NIO and wait share interrupt flag >:(

blahblahblahh · April 17, 2005, 9:43am

In a way, I can’t believe it’s taken me this long to realise the horror of this setup, but I’ve just been bitten by it for the first time:

NIO and Object.wait() share the same messaging primitive, so you can only use one or the other, not both…

Thinking about it now, I’m lost for words: I must be missing something obvious, because it’s insanely stupid otherwise.

To make NIO work properly, you need to interrupt your threads, since Sun (in their infinite wisdom) decided to allow NIO to block indefinitely if you chose to touch the selector (IIRC there’s no particular reason for this, other than that it made it easier for them to implement their own API).

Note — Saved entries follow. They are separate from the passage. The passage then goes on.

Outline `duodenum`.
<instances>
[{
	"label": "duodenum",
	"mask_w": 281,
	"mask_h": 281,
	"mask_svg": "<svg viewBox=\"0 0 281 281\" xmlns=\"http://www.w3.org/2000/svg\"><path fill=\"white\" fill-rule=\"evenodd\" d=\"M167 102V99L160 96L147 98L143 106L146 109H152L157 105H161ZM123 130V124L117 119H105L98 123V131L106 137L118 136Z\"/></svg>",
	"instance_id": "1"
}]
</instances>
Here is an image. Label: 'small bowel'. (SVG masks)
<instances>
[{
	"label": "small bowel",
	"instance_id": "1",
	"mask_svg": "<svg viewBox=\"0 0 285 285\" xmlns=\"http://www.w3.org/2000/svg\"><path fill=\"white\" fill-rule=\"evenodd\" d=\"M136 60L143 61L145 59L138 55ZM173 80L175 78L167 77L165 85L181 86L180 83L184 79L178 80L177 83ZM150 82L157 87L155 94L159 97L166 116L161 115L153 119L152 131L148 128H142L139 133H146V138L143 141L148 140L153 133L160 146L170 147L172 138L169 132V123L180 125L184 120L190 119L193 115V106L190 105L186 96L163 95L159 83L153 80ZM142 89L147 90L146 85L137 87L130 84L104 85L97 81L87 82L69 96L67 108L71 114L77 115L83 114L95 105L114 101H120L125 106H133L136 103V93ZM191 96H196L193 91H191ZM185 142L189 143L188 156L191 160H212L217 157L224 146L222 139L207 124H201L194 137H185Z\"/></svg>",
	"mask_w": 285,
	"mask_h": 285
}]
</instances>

But that means you cannot use wait/notify anywhere in your select’ing thread, because the JVM has no means to distinguish between “interrupt any blocked NIO” and “interrupt any blocked monitor”. And I’ve just tried using a select’ing thread that, deep down in other code many classes away, performs a wait() for a brief period.

(yes, I know I shouldn’t, and I will convert it to not using wait eventually and being purely asynch, but there was no reason why wait shouldn’t work that I could see at the time and it would save me significant implementation time for now, at the cost of some performance at runtime).

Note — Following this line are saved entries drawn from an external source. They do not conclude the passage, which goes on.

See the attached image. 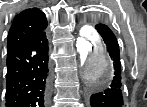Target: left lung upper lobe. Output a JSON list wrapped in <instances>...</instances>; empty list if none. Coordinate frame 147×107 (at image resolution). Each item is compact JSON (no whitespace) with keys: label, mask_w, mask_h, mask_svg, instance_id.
<instances>
[{"label":"left lung upper lobe","mask_w":147,"mask_h":107,"mask_svg":"<svg viewBox=\"0 0 147 107\" xmlns=\"http://www.w3.org/2000/svg\"><path fill=\"white\" fill-rule=\"evenodd\" d=\"M100 20H101V19H100V18H98V17H97V18H95V21H100ZM100 24H102V23L97 24V25H96V27H97L98 25H100Z\"/></svg>","instance_id":"left-lung-upper-lobe-1"}]
</instances>
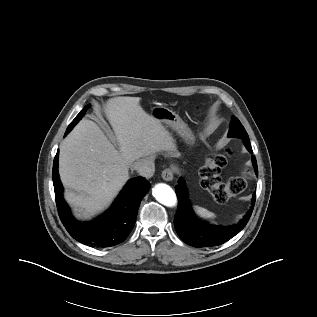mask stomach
<instances>
[{
  "instance_id": "0dacf381",
  "label": "stomach",
  "mask_w": 317,
  "mask_h": 317,
  "mask_svg": "<svg viewBox=\"0 0 317 317\" xmlns=\"http://www.w3.org/2000/svg\"><path fill=\"white\" fill-rule=\"evenodd\" d=\"M151 116L166 127L176 131L187 143L193 144L194 136L188 126L178 114L165 106H155L151 109Z\"/></svg>"
}]
</instances>
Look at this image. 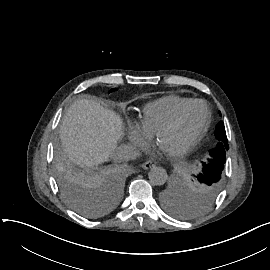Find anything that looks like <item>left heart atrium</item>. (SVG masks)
I'll return each instance as SVG.
<instances>
[{
  "mask_svg": "<svg viewBox=\"0 0 270 270\" xmlns=\"http://www.w3.org/2000/svg\"><path fill=\"white\" fill-rule=\"evenodd\" d=\"M174 151L175 150L171 146H169L163 142H159V143L154 144L147 151V155L150 158L157 159V158L163 157L165 155H171L174 153Z\"/></svg>",
  "mask_w": 270,
  "mask_h": 270,
  "instance_id": "left-heart-atrium-1",
  "label": "left heart atrium"
}]
</instances>
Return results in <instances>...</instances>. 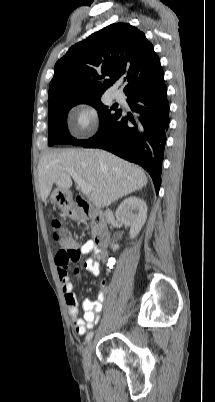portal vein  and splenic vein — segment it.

I’m now sitting here wondering if I can think up a hack to workaround this that doesn’t have some obscure synchronization bug in it :(.

…or if the GrexEngine selectors need to be rewritten not to ever ever interrupt (which I don’t think is possible) or to do extra checks before interrupting using some internal hack to make up for the fact that Sun shared the blocking flag between two totally unrelated systems :(.

Any ideas would be welcome at this point, especially if someone spots an obvious mistake I’m making

blahblahblahh · April 17, 2005, 9:46am

PS: I can see one obvious way out: getting the GrexEngine core rewritten so that it uses select(long) everywhere is a solution but practically useless (and not something that would be worth doing to the GE I suspect) … in order to make services responsive, that long would have to be around 1 ms, or much less, so effectively you wouldn’t have a selector at all but a highly inefficient poller.

kevglass · April 17, 2005, 9:48am

To me, sounds like misuse of the interrupting really. If you’re interrupting a thread its because you know its waiting in a state that is now invalidated because of some other event.

If you’re not sure what state its in how come you’re interrupting it?

Hmm… maybe I’ve just only ever had naive use for it in the past.

Kev

blahblahblahh · April 17, 2005, 10:01am

Ah! Found it :). Selector.wakeup (maybe…haven’t checked fully yet)

But … now I need to go and find why the GE base-service I’m using doesn’t use it, but instead uses interrupt ???. Perhaps…wakeup didn’t work on all platforms at some point, and this is a legacy workaround?

/me needs to get hold of the design notes for the GE internals and check…

blahblahblahh · April 17, 2005, 10:11am

/me has been very stupid

The GE I/O code all uses wakeup, as you would expect.

But… the base service I’m extending is a threaded class that accepts workloads asynchronously (nothing to do with NIO). It’s such a basic class that I had been extending without even bothering to look at it carefully :-[

It needs to idle whilst there’s no work to do, and the base class has a sleep( 10 seconds ), whilst the work-accepting method does an interrupt each time new work comes in.

This should, AFAICS, be a wait-on-incoming-queue and notify-when-queue-added-to. The fact that it’s interrupting instead of using wait/notify as you’d expect is what then caused pain later on, and caused this mess.

/me goes off to check if there’s a particular reason it isn’t wait/notifying…

Jeff · April 18, 2005, 3:56am

YUp.

Thats just BAD Java code.